A Chapel: (St George's Cathedral was like this inside but even grander. While I was there, the boys choral group was practicing and it sounded beautiful inside the cathedral.)

Saturday night I went an saw The Comedy of Errors at the Globe, which was fun, and appropriate since I'm just studying the same play at uni.

Here's pic of the outside of the Globe:

Okay, I'm going to have to leave it there for now, since I'm tired (Ik ben moe) and lacking motivation to keep going. So there will be a second instalment of my London trip coming soon.

Stay tuned.

Tot ziens. Ik spreek je gauw weer. (Which means, if you hadn't worked it out, 'Bye, I'll talk to you soon.')

Posted by Jessie M 07:51 Archived in United Kingdom Comments (4)

Arrived In London!

View London Trip & Leeds on Jessie M's travel map.

Just a quick note - I just arrived in London and am at my hostel now. Using the internet for maps of where I'm going to go but I think I'm going to have to buy a proper one or I'll get lost.

It was absolutely pouring with rain all the way here but as soon as I arrived and got off the bus it stopped which is a blessing!

Tonight I'm going to go on a Thames pub Walk - it takes in more than pubs though, and I think we go past the Globe theatre which will be good so I know how to find it tomorrow night when I go to see The Comedy of Errors. (Which coincidentally is the play I'm studying this week at uni!)

Right now I'm going to just go for a walk and look around I think, and find some food. And if I come across and souvenir shop I'll probably be a tourist and buy some :P I might even walk to have a look at Buckingham palace as I don't think its very far from here. And at some point i need to work out how to use the tube - which I'm actually excited about doing, and not scared which is somewhat of a first for me! If I get lost I'll just go on my own little tour of London finding myself again.

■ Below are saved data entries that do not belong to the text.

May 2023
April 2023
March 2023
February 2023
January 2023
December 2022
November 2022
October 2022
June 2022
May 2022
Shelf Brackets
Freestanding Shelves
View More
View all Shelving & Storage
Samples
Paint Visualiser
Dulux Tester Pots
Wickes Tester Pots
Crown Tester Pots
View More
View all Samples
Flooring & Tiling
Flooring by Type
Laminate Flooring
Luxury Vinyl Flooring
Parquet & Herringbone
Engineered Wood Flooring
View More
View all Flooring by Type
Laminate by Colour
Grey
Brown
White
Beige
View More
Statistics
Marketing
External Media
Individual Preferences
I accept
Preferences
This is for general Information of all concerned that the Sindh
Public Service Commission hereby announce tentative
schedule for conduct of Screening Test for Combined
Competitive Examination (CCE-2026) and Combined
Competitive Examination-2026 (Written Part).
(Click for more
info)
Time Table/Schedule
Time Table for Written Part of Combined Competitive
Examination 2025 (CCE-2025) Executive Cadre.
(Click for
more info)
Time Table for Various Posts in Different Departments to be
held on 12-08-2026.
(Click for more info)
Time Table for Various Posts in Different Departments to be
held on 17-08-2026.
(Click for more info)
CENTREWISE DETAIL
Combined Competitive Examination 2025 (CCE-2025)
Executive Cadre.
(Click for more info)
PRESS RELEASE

By the way, the only person who has successfully told me what my dutch phrase at the end of a previous post meant it Bjorn, and I told him I'm not giving him a prize since he has an unfair advantage. (Sorry Grandpa, the literal translation doesn't really give you a good idea of what it means.)

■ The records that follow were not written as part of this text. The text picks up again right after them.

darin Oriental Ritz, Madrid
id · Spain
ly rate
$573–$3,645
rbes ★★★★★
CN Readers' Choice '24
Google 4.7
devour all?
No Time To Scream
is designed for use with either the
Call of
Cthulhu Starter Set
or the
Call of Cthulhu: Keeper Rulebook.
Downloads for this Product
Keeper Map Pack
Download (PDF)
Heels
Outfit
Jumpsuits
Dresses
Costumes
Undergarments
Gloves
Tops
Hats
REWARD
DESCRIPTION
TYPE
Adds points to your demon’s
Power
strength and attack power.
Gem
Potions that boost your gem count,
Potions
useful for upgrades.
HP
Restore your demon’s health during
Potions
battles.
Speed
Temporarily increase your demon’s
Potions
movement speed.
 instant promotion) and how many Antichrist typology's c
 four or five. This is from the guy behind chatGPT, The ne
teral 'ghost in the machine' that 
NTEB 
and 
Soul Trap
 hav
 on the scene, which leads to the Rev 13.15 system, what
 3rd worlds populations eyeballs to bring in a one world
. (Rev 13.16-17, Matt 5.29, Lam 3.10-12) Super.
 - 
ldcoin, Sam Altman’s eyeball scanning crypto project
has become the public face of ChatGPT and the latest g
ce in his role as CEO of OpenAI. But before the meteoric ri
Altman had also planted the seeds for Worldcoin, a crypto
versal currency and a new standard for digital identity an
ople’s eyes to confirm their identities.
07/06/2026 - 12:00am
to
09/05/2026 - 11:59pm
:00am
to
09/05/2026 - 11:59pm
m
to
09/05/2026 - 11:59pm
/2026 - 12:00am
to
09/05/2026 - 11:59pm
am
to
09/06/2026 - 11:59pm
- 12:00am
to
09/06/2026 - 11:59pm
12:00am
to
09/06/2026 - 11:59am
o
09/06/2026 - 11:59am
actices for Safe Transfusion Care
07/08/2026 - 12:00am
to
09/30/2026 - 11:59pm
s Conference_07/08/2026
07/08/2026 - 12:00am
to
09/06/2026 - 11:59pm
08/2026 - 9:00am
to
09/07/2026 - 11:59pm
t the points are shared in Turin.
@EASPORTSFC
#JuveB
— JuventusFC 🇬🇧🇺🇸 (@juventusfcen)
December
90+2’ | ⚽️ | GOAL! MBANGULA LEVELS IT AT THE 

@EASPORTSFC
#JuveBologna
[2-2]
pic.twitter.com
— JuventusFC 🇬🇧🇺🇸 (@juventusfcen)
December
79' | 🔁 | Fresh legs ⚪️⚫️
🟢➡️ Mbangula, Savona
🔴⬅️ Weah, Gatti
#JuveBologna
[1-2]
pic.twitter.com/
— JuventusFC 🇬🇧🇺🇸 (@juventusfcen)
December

Here's another one that might be easier.

Hoi! Hoe gaat het? Ik ben blij!

Tot ziens!

Posted by Jessie M 07:12 Archived in United Kingdom Comments (2)

Life Drawing...

...in every sense.

semi-overcast 10 °C

I told myself a while ago to do something every day that scares me. I haven't always kept it up (though 'luckily' there is a lot that scares me so I just naturally do it quite often!) but today I did it purposely.

Everyone else here as been joining societies in the last few weeks, but I hadn't decided what I wanted to do. I'm not particularly good at sports and they cost a lot to join anyway. I'm not much of a dancer, cheerleader, musician or political activist so I was feeling a bit lost.

It got me down a little bit that all my friends seem to know so clearly and confidently what they are passionate about, and are good at it too, where-as I don't seem to know what I like, what I'm good at or the person I want to be. Or at least I'm afraid to let that person show.

Then I saw the Art Society. I like art. And they have life drawing classes every week. The email said it would be relaxed with no expectation of people having particular drawing skills.

Even with that assurance, I was still vacillating all week about whether I would actually go. Today I bought a sketch pad and a pencil and went home and practiced. I told myself if I could draw something half-decent I might go.

So my practicing wasn't awful, and I told myself not to be a chicken, and just to go this once and if I hated it I never had to go again. But even as I was getting on the bus, thinking there's no turning back now, I was having mental pictures of walking into a room full of serious art students who would frown down their noses at this girl who'd not drawn in years and who didn't even know which type of paper or pencils to bring.

I found a seat in the room full of people with sketch pads, who to my initial horror did look very artsy. I sat next to two girls, and one of them turned to me and asked "Have you done this before?"
"No," I replied grimacing nervously.
"Oh, neither have I. I'm a bit scared," She said.
Oh, I can breath again!! I relaxed instantly finding I wasn't going to be the only one who didn't know what they were doing.

The next surprise was that it was nude life drawing class - which I guess is what life drawing is, I just hadn't really thought about it - or if I had I just thought of still life.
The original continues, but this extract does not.